Abstract

It is commonly assumed that transnational activist networks have greater power to compel state and private sector actors to address rights-based grievances as networks grow and activists gain greater visibility in the mass media. However, evidence from case studies of transnational mobilization suggests that the opposite may hold true under given circumstances. This article examines the struggle for an independent union in the Tijuana-based Han Young welding facility, which in 1997 and 1998 became one of the most important tests to date of labor law and institutions across the U.S.-Mexico border. Drawing international press, the Han Young factory conflict eventually drew in national labor unions, a multinational corporation, state governments, the U.S. and Mexican congresses, powerful private-sector lobbies, Mexican district courts, labor secretariats, national and regional media in Mexico and the United States, and eventually then Mexican president Ernest Zedillo and then U.S. president Bill Clinton.

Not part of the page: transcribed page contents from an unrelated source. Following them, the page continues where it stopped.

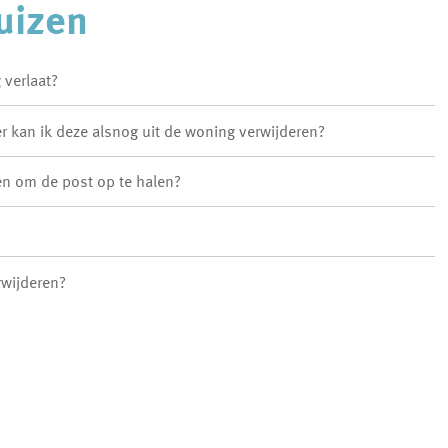
uizen
 verlaat?
 kan ik deze alsnog uit de woning verwijderen?
jgen om de post op te halen?
rwijderen?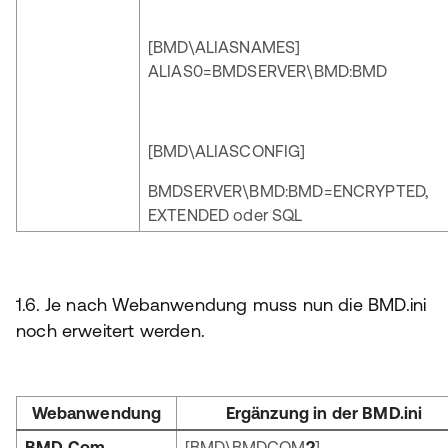
[BMD\ALIASNAMES]
ALIAS0=BMDSERVER\BMD:BMD
[BMD\ALIASCONFIG]
BMDSERVER\BMD:BMD=ENCRYPTED,
EXTENDED oder SQL
1.6. Je nach Webanwendung muss nun die BMD.ini
noch erweitert werden.
Webanwendung
Ergänzung in der BMD.ini
BMD Com
[BMD\BMDCOM
2
]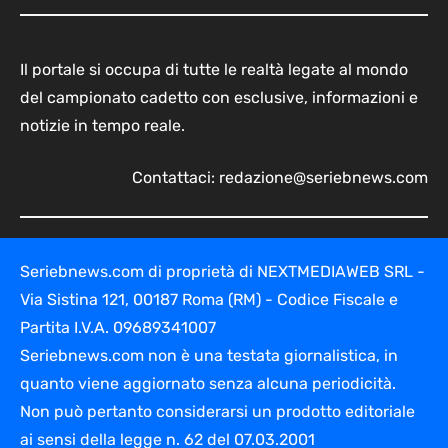
Il portale si occupa di tutte le realtà legate al mondo
del campionato cadetto con esclusive, informazioni e
notizie in tempo reale.
Contattaci:
redazione@seriebnews.com
Seriebnews.com di proprietà di NEXTMEDIAWEB SRL -
Via Sistina 121, 00187 Roma (RM) - Codice Fiscale e
Partita I.V.A. 09689341007
Seriebnews.com non è una testata giornalistica, in
quanto viene aggiornato senza alcuna periodicità.
Non può pertanto considerarsi un prodotto editoriale
ai sensi della legge n. 62 del 07.03.2001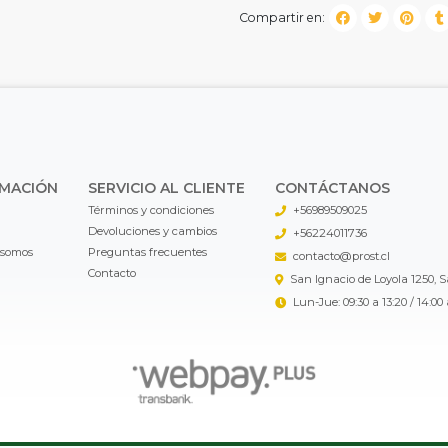
Compartir en:
RMACIÓN
SERVICIO AL CLIENTE
CONTÁCTANOS
Términos y condiciones
+56989509025
Devoluciones y cambios
+56224011736
 somos
Preguntas frecuentes
contacto@prost.cl
Contacto
San Ignacio de Loyola 1250, 
Lun-Jue: 09:30 a 13:20 / 14:00 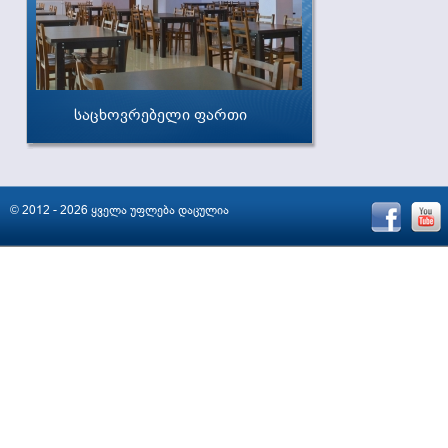
საცხოვრებელი ფართი
© 2012 - 2026 ყველა უფლება დაცულია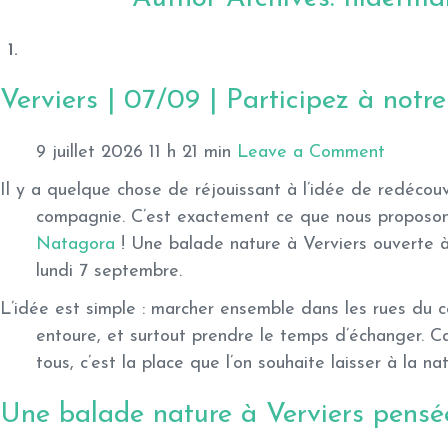
Verviers | 07/09 | Participez à notr
9 juillet 2026 11 h 21 min
Leave a Comment
Il y a quelque chose de réjouissant à l’idée de redécouv
compagnie. C’est exactement ce que nous proposons
Natagora
! Une balade nature à Verviers ouverte 
lundi 7 septembre
.
L’idée est simple : marcher ensemble dans les rues du cen
entoure, et surtout prendre le temps d’échanger. Car
tous, c’est la place que l’on souhaite laisser à la n
Une balade nature à Verviers pensé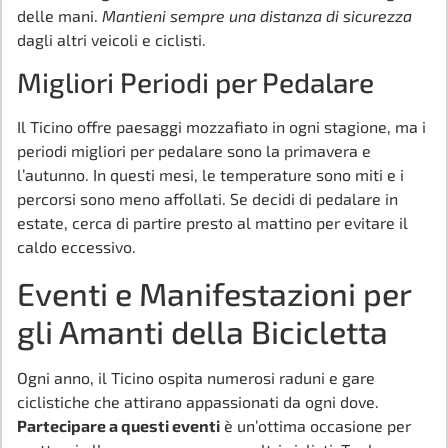
delle mani.
Mantieni sempre una distanza di sicurezza
dagli altri veicoli e ciclisti.
Migliori Periodi per Pedalare
Il Ticino offre paesaggi mozzafiato in ogni stagione, ma i
periodi migliori per pedalare sono la primavera e
l’autunno. In questi mesi, le temperature sono miti e i
percorsi sono meno affollati. Se decidi di pedalare in
estate, cerca di partire presto al mattino per evitare il
caldo eccessivo.
Eventi e Manifestazioni per
gli Amanti della Bicicletta
Ogni anno, il Ticino ospita numerosi raduni e gare
ciclistiche che attirano appassionati da ogni dove.
Partecipare a questi eventi
è un’ottima occasione per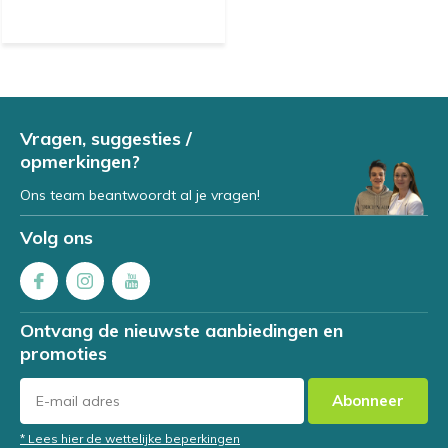
Vragen, suggesties /
opmerkingen?
Ons team beantwoordt al je vragen!
Volg ons
Ontvang de nieuwste aanbiedingen en
promoties
Abonneer
* Lees hier de wettelijke beperkingen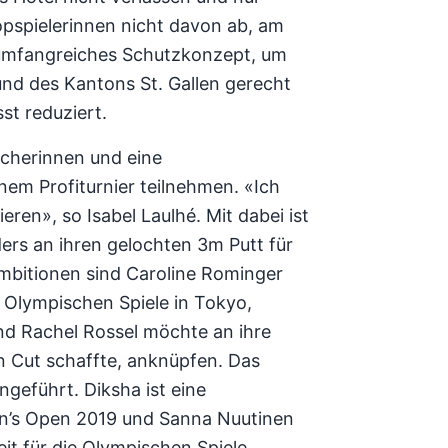
Topspielerinnen nicht davon ab, am
n umfangreiches Schutzkonzept, um
 des Kantons St. Gallen gerecht
t reduziert.
icherinnen und eine
nem Profiturnier teilnehmen. «Ich
ren», so Isabel Laulhé. Mit dabei ist
ers an ihren gelochten 3m Putt für
Ambitionen sind Caroline Rominger
e Olympischen Spiele in Tokyo,
d Rachel Rossel möchte an ihre
en Cut schaffte, anknüpfen. Das
geführt. Diksha ist eine
men’s Open 2019 und Sanna Nuutinen
it für die Olympischen Spiele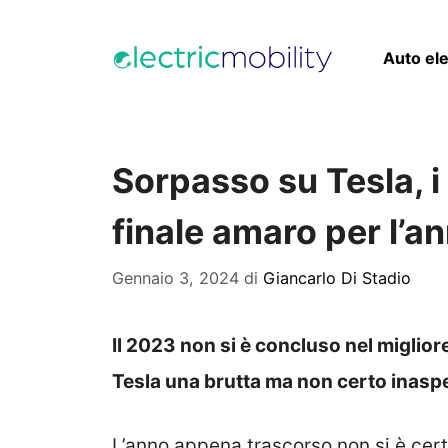
Vai
al
Auto ele
contenuto
Sorpasso su Tesla, i
finale amaro per l’a
Gennaio 3, 2024
di
Giancarlo Di Stadio
Il 2023 non si è concluso nel migliore
Tesla una brutta ma non certo inaspe
L’anno appena trascorso non si è cert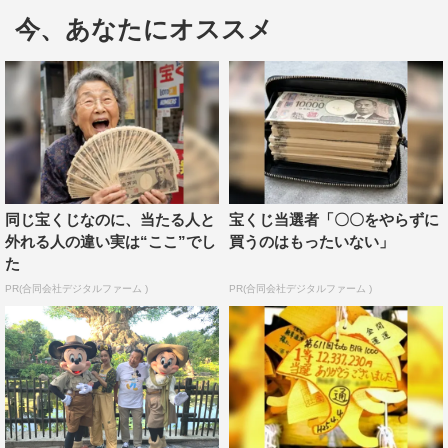
今、あなたにオススメ
ナショナルジオグラフィック作品『Magic of Disney’s
Animal Kingdom ディズニー･アニマルキングダムの魔法』
がディズニープラスで日本初独占配信中。
本作は、アメリカ・フロリダ州のウォルト・ディズニー・
ワールド・リゾートにある自然や動物、冒険をテーマとし
同じ宝くじなのに、当たる人と
宝くじ当選者「〇〇をやらずに
た世界最大のディズニー・テーマパーク「ディズニー・ア
外れる人の違い実は“ここ”でし
買うのはもったいない」
ニマルキングダム」と、「エプコット」のアトラクショ
た
ン“シー・ウィズ・ニモ＆フレンズ”の裏側に密着したドキ
PR(合同会社デジタルファーム )
PR(合同会社デジタルファーム )
ュメンタリー・シリーズ。
動物飼育のエキスパートである飼育員や獣医たちがガイド
となり、彼らの動物への愛情や、パーク内に生息する赤ち
ゃんゴリラのグレース、キリンのケニヤ、カバのガスの様
子を映像やインタビューを通して紹介していく。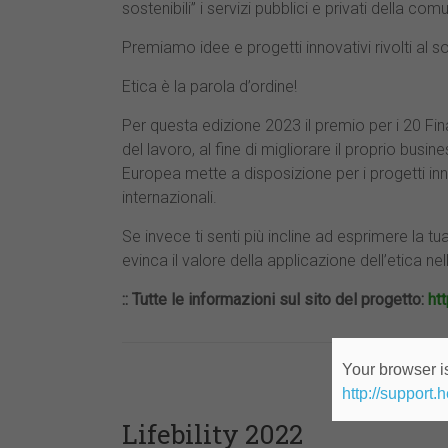
sostenibili” i servizi pubblici e privati della comu
Premiamo idee e progetti innovativi rivolti al so
Etica è la parola d’ordine!
Per questa edizione 2023 il premio per i 20 Fi
del lavoro, al fine di migliorare il proprio busi
Europea mette a disposizione per i progetti innov
internazionali.
Se invece ti senti più incline ad esprimere la t
evinca il valore della applicazione dell’etica nel
:: Tutte le informazioni sul sito del progetto:
ht
Your browser is
http://support.
Lifebility 2022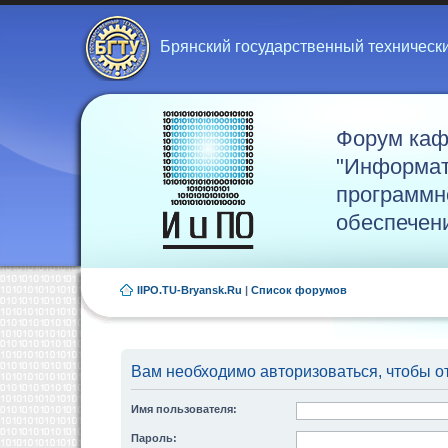
Брянский государственный техническ
Форум ка
"Информат
программн
обеспечен
IIPO.TU-Bryansk.Ru
|
Список форумов
Вам необходимо авторизоваться, чтобы от
Имя пользователя:
Пароль: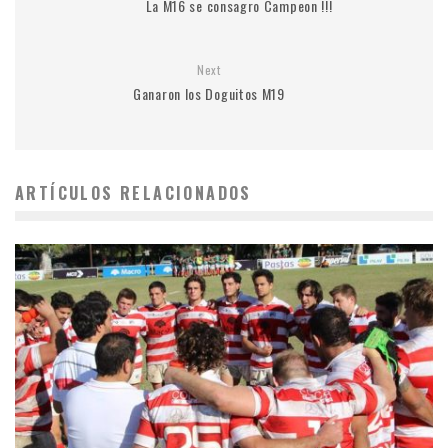
La M16 se consagro Campeon !!!
Next
Ganaron los Doguitos M19
ARTÍCULOS RELACIONADOS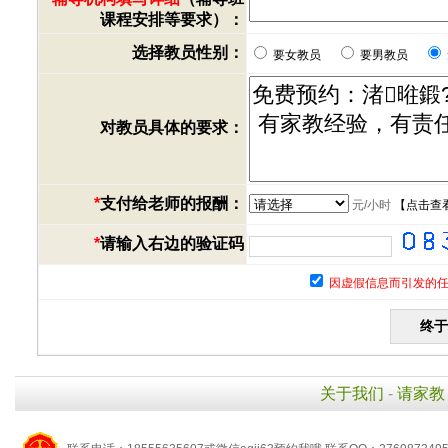
课程安排等要求）：
选择教员性别：
要女教员
要男教员
对教员具体的要求：
*
支付给老师的报酬：
元/小时
【
点击查
*
请输入右边的验证码
因虚假信息而引发的任
关于我们
-
请家教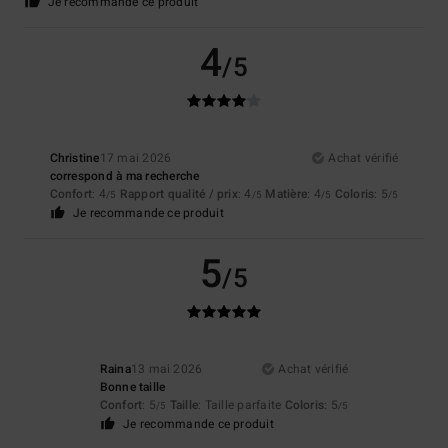
Je recommande ce produit
4
/5
Christine
17 mai 2026
Achat vérifié
correspond à ma recherche
Confort
: 4
Rapport qualité / prix
: 4
Matière
: 4
Coloris
: 5
/5
/5
/5
/5
Je recommande ce produit
5
/5
Raina
13 mai 2026
Achat vérifié
Bonne taille
Confort
: 5
Taille
: Taille parfaite
Coloris
: 5
/5
/5
Je recommande ce produit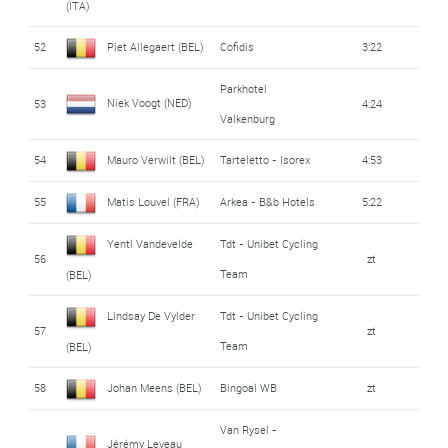
(ITA)
52
Piet Allegaert (BEL)
Cofidis
3:22
Parkhotel
Niek Voogt (NED)
53
4:24
Valkenburg
54
Mauro Verwilt (BEL)
Tarteletto - Isorex
4:53
55
Matis Louvel (FRA)
Arkea - B&b Hotels
5:22
Yentl Vandevelde
Tdt - Unibet Cycling
56
zt
Team
(BEL)
Lindsay De Vylder
Tdt - Unibet Cycling
57
zt
Team
(BEL)
58
Johan Meens (BEL)
Bingoal WB
zt
Van Rysel -
Jérémy Leveau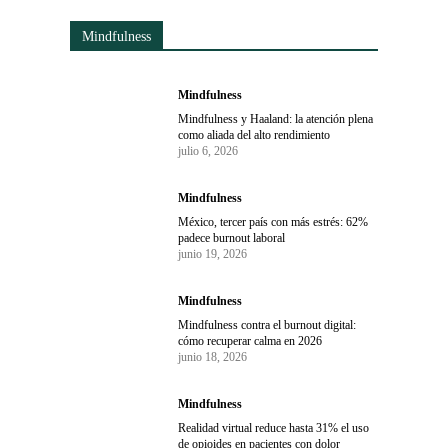
Mindfulness
Mindfulness
Mindfulness y Haaland: la atención plena
como aliada del alto rendimiento
julio 6, 2026
Mindfulness
México, tercer país con más estrés: 62%
padece burnout laboral
junio 19, 2026
Mindfulness
Mindfulness contra el burnout digital:
cómo recuperar calma en 2026
junio 18, 2026
Mindfulness
Realidad virtual reduce hasta 31% el uso
de opioides en pacientes con dolor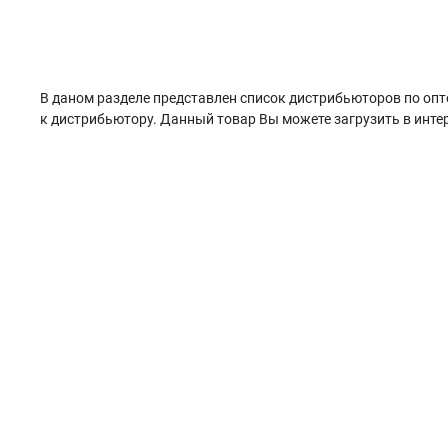
В даном разделе представлен список дистрибьюторов по опт
к дистрибьютору. Данный товар Вы можете загрузить в интер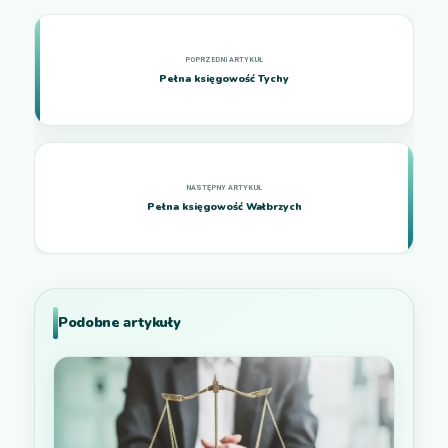
Pełna księgowość Tychy
Pełna księgowość Wałbrzych
Podobne artykuły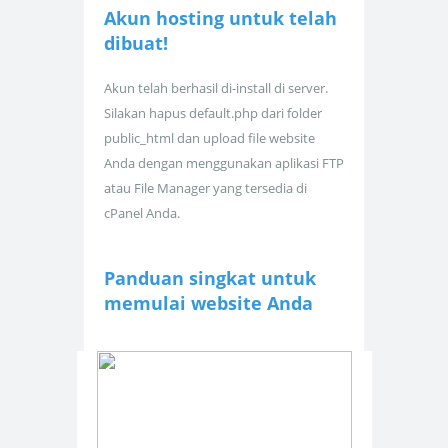
Akun hosting untuk
telah
dibuat!
Akun telah berhasil di-install di server.
Silakan hapus default.php dari folder
public_html dan upload file website
Anda dengan menggunakan aplikasi FTP
atau File Manager yang tersedia di
cPanel Anda.
Panduan singkat untuk
memulai website Anda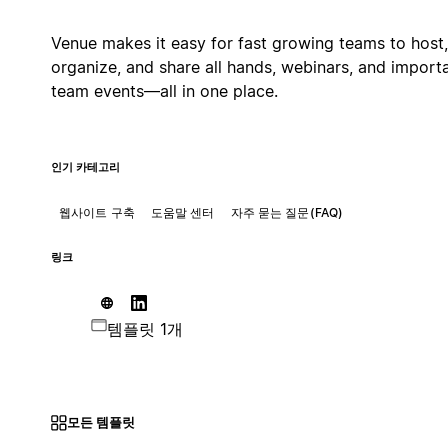
Venue makes it easy for fast growing teams to host,
organize, and share all hands, webinars, and import
team events—all in one place.
인기 카테고리
웹사이트 구축
도움말 센터
자주 묻는 질문(FAQ)
링크
템플릿 1개
모든 템플릿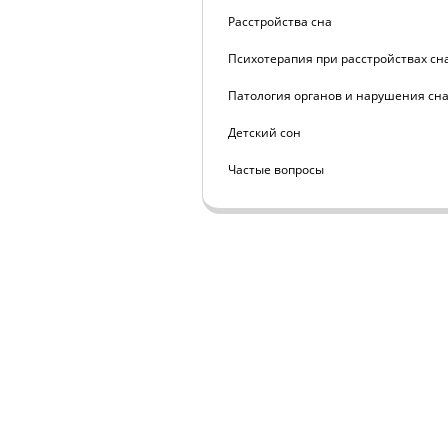
Расстройства сна
Психотерапия при расстройствах сн
Патология органов и нарушения сн
Детский сон
Частые вопросы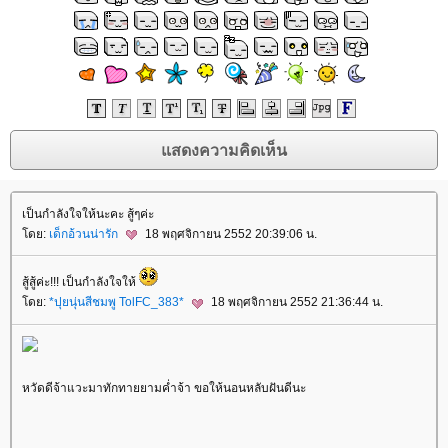
เป็นกำลังใจให้นะคะ สู้ๆค่ะ
ดย:
เด็กอ้วนน่ารัก
18 พฤศจิกายน 2552 20:39:06 น.
สู้สู้ค่ะ!!! เป็นกำลังใจให้
ดย:
*ปุยนุ่นสีชมพู TolFC_383*
18 พฤศจิกายน 2552 21:36:44 น.
หวัดดีจ้าแวะมาทักทายยามค่ำจ้า ขอให้นอนหลับฝันดีนะ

Despite the prominence of the case, however, the Han Young struggle ended in almost total defeat for labor. Evidence from the Han Young case suggests that as conflicts become more complex and drawn out, transnational activists' real influence may decrease, as redress of particular demands requires increasingly complex and surgical interventions to resolve problems. When conflicts implicate internecine power struggles among government actors, solving problems requires confrontations not only over social demands, but also over implementation of agreements when they are reached.